Marine Le Pen cherche du temps, Emmanuel Macron veut profiter du temps qui lui reste au pouvoir : deux raisons de penser que Michel Barnier pourrait être assuré d’avoir du temps.
Michel Barnier a fait preuve d’une grande empathie en se rendant au chevet des Israéliens meurtris peu après le massacre du 7 octobre 2023.
Les Jeux sont finis mais les jeux ne sont pas faits pour autant. Michel Barnier, dont le talent a toujours consisté à ne pas se préoccuper de ce qui est dit sur son compte, et heureusement tant ses pairs ont toujours eu la dent dure sur son style suranné, lent et peu charismatique, est en réalité obstiné, méthodique et habité d’une très haute opinion de lui. Il va avoir besoin de son assurance pour passer le test du mois d’octobre dès les premiers pas de son gouvernement sur le terrain miné du budget national.
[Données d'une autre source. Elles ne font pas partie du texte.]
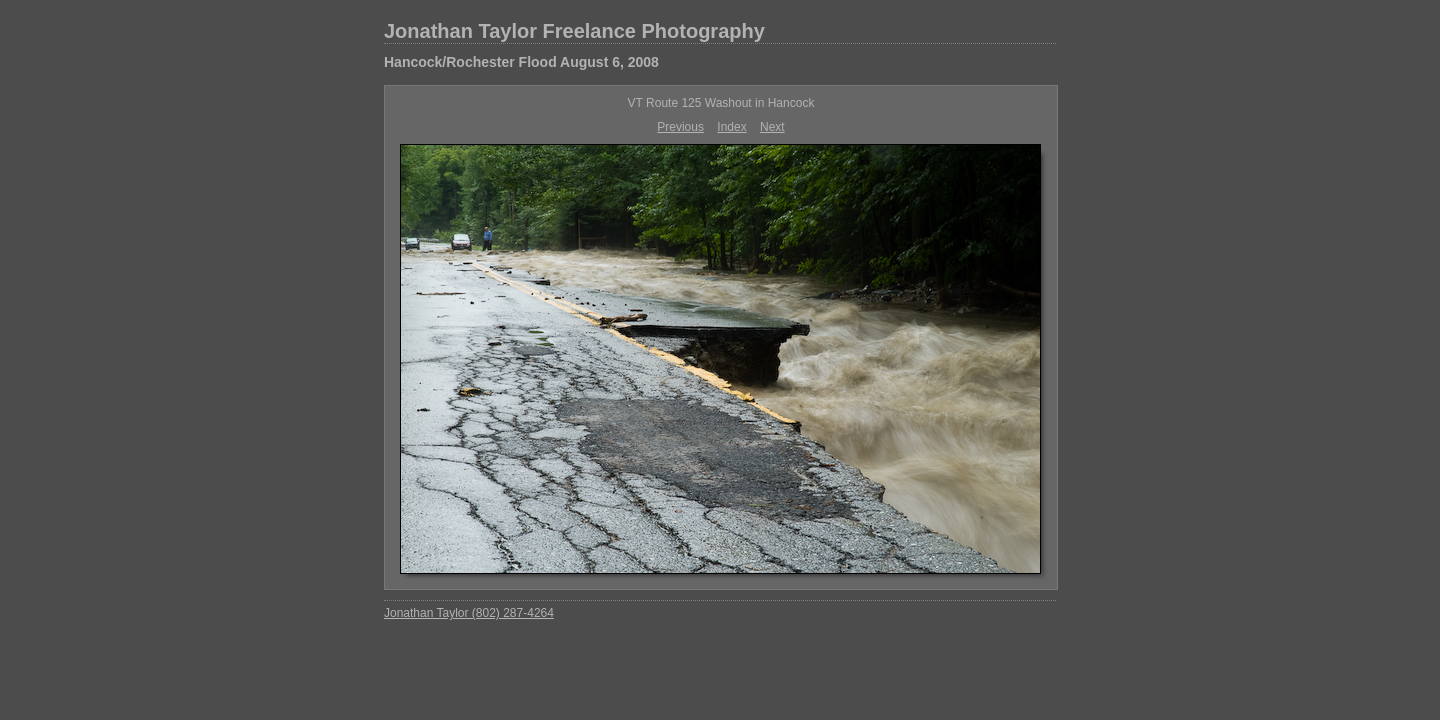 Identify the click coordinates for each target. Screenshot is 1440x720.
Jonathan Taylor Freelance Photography (574, 31)
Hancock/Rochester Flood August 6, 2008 (521, 62)
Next (772, 127)
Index (731, 127)
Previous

Autre test très attendu : Michel Barnier a fait preuve d’une grande empathie en se rendant au chevet des Israéliens meurtris peu après le massacre du 7 octobre 2023. Nul doute qu’il aura à cœur d’exprimer son sentiment lors des cérémonies marquant la première année du pogrom dans les localités du Sud d’Israël. Le Premier ministre a promis « des changements et des ruptures ». On verra alors si le terrain du Proche-Orient sera le terrain où s’exprimera une première différence avec le discours habituel de la présidence et la diplomatie françaises.